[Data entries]

========================================================================

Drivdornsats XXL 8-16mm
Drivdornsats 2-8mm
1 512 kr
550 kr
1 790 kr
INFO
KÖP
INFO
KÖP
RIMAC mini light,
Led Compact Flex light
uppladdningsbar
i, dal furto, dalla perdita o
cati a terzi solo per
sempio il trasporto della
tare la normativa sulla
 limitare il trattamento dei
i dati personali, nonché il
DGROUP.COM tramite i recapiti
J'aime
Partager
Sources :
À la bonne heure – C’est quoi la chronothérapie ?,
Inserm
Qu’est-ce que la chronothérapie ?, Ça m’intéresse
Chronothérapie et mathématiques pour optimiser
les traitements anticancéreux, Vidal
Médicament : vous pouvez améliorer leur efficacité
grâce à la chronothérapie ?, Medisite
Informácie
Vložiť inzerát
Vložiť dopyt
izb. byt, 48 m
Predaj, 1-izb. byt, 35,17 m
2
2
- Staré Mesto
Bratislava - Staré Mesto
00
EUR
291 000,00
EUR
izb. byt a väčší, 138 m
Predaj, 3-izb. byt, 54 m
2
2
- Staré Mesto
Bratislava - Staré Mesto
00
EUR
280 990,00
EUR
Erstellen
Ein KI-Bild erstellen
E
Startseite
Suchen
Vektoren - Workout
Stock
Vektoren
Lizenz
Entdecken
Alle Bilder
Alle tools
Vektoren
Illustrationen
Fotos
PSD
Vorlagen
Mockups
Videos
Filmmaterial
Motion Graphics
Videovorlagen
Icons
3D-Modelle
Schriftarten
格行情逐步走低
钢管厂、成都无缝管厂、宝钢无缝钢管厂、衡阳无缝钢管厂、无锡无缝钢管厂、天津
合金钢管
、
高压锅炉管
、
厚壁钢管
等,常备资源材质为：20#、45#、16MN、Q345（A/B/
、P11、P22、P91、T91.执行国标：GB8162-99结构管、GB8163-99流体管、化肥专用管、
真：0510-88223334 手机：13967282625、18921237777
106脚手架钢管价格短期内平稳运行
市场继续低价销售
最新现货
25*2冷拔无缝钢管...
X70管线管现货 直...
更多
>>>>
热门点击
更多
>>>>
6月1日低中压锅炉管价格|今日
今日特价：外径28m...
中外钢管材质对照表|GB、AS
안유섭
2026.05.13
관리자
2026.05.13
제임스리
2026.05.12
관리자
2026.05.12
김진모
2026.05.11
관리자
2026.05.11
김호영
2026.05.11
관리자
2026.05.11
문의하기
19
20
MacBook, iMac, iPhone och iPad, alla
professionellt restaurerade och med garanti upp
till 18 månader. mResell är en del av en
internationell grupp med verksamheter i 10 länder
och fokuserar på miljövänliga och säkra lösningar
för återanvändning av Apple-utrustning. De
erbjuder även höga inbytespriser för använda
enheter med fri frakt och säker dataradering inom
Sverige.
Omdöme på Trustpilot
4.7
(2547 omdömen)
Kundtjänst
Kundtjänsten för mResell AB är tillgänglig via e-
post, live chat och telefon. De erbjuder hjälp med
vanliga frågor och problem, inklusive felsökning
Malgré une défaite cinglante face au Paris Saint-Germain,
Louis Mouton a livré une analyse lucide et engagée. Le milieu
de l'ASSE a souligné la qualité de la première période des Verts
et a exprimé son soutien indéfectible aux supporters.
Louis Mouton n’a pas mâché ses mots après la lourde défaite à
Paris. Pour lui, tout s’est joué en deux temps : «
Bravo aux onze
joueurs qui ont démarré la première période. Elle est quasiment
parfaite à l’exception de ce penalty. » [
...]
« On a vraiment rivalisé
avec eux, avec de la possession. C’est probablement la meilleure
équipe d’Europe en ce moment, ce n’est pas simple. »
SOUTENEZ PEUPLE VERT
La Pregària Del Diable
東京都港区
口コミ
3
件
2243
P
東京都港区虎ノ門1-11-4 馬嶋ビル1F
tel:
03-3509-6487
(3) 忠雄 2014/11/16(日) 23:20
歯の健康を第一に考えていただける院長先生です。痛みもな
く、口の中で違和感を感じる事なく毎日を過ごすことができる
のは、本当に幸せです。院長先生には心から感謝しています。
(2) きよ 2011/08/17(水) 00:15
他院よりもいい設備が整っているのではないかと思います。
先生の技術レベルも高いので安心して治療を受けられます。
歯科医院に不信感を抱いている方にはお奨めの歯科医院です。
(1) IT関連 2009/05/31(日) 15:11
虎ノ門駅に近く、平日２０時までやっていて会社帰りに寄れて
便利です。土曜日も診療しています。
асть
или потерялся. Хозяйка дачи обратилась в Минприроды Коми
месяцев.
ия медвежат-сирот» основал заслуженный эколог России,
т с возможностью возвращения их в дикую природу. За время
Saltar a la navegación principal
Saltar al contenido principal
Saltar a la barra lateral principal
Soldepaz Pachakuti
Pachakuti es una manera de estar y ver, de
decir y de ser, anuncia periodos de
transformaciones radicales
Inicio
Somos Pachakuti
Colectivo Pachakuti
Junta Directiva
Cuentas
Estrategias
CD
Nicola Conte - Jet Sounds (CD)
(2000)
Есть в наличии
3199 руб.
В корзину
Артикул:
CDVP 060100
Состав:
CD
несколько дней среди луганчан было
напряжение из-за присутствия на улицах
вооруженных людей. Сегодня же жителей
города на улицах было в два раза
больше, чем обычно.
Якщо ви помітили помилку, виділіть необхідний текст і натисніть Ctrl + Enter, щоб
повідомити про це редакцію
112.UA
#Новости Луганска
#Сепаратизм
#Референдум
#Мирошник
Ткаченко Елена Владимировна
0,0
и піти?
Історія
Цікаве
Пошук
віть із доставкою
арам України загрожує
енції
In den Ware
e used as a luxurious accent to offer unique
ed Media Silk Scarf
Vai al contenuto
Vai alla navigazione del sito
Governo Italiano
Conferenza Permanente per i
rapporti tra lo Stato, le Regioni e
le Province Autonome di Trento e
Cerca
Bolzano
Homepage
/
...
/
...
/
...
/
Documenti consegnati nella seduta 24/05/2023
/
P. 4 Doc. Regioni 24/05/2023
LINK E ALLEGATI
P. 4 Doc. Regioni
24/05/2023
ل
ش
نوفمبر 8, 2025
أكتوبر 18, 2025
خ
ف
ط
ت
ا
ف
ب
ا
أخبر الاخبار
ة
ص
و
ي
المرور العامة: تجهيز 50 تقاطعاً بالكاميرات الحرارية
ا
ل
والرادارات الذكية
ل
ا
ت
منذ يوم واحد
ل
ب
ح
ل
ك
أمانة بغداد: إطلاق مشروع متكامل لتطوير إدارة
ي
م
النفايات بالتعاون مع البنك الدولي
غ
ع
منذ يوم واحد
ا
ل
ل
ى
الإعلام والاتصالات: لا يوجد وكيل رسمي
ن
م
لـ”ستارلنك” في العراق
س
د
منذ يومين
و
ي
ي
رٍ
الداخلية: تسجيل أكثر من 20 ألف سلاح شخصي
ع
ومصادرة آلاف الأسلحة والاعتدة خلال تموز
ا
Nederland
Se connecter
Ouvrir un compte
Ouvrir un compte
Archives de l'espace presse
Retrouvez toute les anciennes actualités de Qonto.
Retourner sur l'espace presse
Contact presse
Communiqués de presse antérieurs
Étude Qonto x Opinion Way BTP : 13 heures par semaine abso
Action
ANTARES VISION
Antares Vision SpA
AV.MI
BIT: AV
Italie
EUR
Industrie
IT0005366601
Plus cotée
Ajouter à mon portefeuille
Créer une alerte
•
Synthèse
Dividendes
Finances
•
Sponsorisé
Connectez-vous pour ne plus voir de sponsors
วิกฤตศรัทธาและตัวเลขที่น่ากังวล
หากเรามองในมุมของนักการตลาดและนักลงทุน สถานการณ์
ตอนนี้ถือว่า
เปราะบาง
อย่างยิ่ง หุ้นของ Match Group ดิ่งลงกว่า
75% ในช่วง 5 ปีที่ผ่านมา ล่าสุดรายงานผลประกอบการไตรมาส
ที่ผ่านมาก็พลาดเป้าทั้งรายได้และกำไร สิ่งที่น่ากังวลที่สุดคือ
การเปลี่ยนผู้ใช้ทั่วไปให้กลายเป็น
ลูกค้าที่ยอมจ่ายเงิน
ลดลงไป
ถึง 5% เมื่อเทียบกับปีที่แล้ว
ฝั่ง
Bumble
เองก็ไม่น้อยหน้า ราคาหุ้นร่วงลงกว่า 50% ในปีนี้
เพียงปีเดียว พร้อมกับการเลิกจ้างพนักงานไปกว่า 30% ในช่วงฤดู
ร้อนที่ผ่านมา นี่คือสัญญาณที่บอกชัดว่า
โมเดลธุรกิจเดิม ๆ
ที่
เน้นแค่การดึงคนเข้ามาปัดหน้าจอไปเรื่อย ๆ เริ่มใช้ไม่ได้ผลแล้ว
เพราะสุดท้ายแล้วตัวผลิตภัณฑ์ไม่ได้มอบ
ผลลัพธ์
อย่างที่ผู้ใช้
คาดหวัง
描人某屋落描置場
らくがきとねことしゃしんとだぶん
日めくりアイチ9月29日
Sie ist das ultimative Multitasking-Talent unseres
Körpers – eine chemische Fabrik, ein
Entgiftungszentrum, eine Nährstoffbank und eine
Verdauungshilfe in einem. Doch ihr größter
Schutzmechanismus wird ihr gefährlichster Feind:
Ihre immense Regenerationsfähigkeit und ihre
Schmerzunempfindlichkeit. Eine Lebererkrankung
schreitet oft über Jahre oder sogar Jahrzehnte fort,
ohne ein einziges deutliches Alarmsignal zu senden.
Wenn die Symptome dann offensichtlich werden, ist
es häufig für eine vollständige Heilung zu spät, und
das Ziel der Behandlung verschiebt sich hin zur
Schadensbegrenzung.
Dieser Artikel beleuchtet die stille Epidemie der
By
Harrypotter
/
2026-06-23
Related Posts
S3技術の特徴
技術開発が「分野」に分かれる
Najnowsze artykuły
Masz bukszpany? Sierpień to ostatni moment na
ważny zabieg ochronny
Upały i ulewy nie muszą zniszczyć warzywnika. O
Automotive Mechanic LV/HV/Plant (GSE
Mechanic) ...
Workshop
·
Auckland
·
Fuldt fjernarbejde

========================================================================

DIRECTIONS -
Looking at the data above, count every line holding the word "erbjuder" and state only the count.

YOUR SOLUTION -
2